4.3.2.5.   Autres  facteurs  de  risque  de  CHC  observés  dans  l’étude  

Un taux élevé de tabagisme était retrouvé dans notre étude (50% des cas). Dans plusieurs analyses de cohorte ou cas-témoins, le tabac est apparu comme un facteur favorisant la survenue du CHC (48, 104). Par ailleurs, certaines études suggèrent un effet synergique du tabac et de l’alcool sur le risque de cirrhose et de CHC (105). Cette co-intoxication était observée chez 30% des patients inclus dans notre étude.

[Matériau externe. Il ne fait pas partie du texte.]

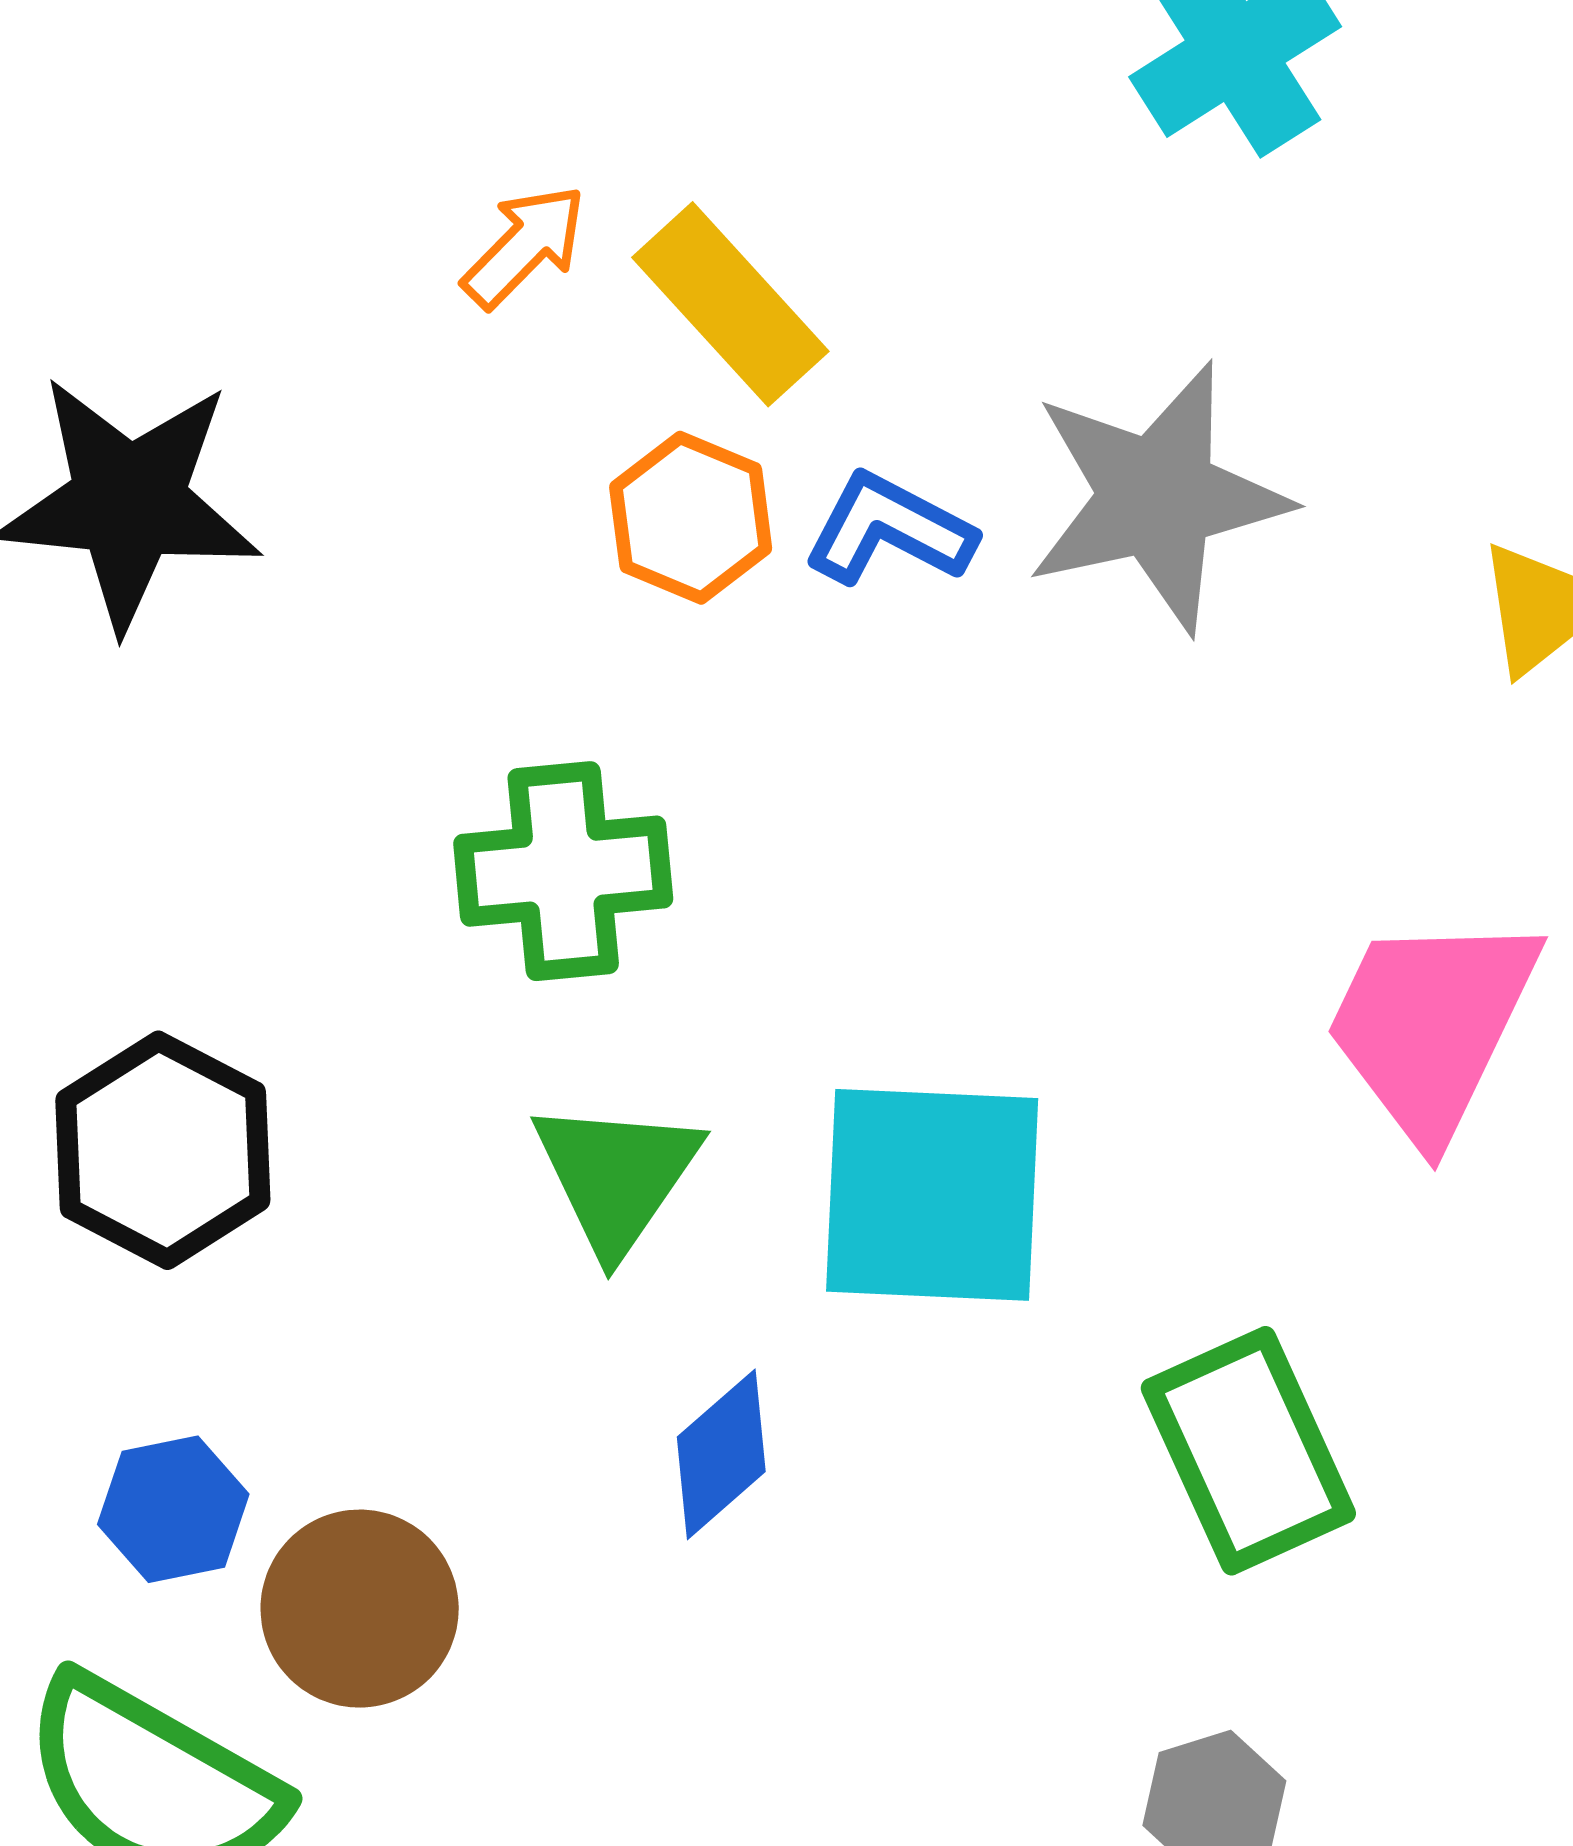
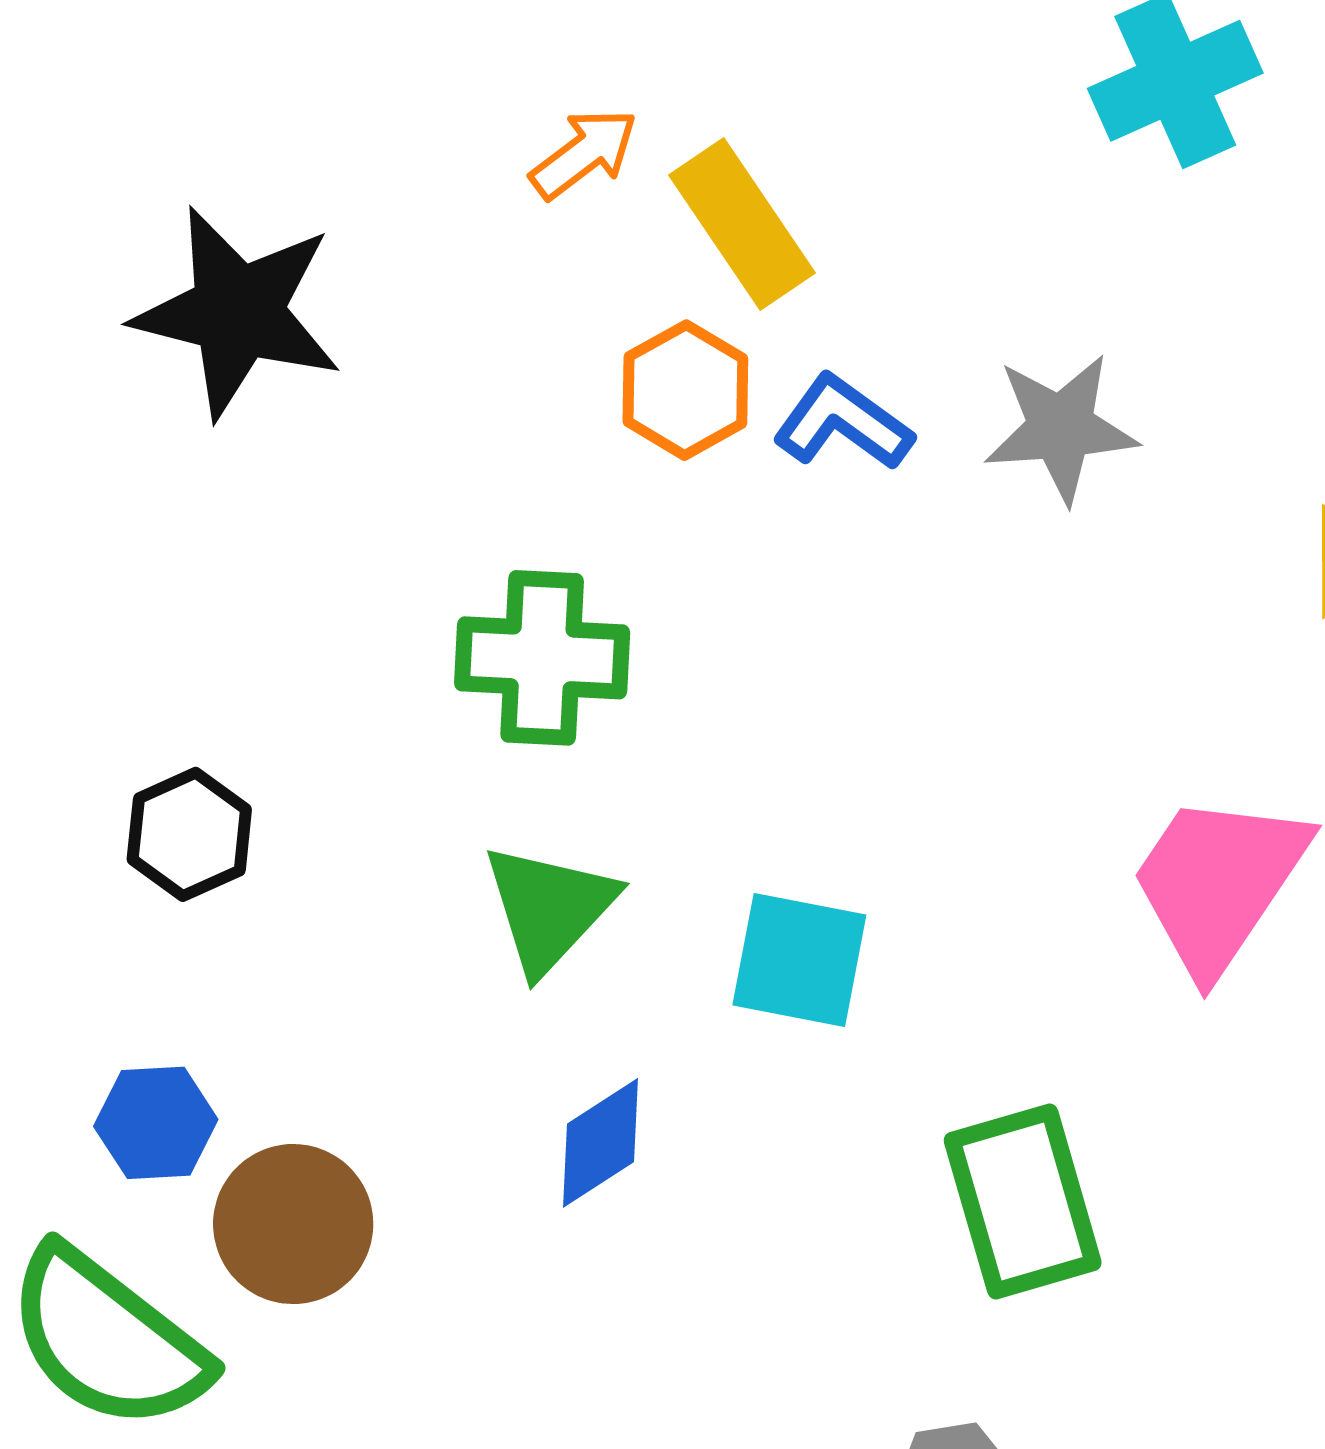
gray star: (1157, 497) -> (1061, 428), size x0.7
black hexagon: (163, 1150) -> (189, 834), size x0.7
cyan square: (932, 1195) -> (799, 960), size x0.7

L’hépatite C était très peu fréquemment associée au CHC en Pf, elle concernait en moyenne un nouveau cas de CHC tous les 2 ans. Les cas de CHC associés au VHC concernaient des patients qui pour la plupart n’étaient pas originaires de Pf : 2 étaient originaire des Philippines et du Cameroun (régions de haute endémie pour l’hépatite C) et 3 de France métropolitaine. Chez le patient originaire de Pf, l’infection virale était attribuée à un antécédent transfusionnel ancien. Malgré un nombre très important de valeurs manquantes, 11 cas familiaux de CHC ont été identifiés. Parmi eux, 4 patients (originaires de la presqu’île de Tahiti) appartenaient en fait à

la même famille, dans laquelle étaient identifiés au total 8 cas de CHC survenus sur 3 générations (4 cas diagnostiqués antérieurement à notre période d’étude). Un autre patient (originaire des îles Australes) appartenait également à une famille atteinte d’un grand nombre de cas de cancers primitifs du foie (9 cas identifiés sur 3 générations, dont 8 étaient antérieurs à 2008). Les arbres généalogiques de ces deux familles apparaissent en annexe 4. Le taux exact des cas familiaux de CHC n’a pas pu être déterminé dans notre étude du fait de sa nature rétrospective, cependant ces quelques cas apparaissent tous associés à une hépatite virale B, comme cela a pu déjà être décrit dans certaines études. Cette carcinogenèse accrue associée au VHB dans certaines familles pourrait faire évoquer des prédispositions génétiques particulières, une atteinte par des virus plus agressifs, ou encore de possibles expositions familiales à d’autres facteurs de risque majeurs de CHC (aflatoxine B1 par exemple).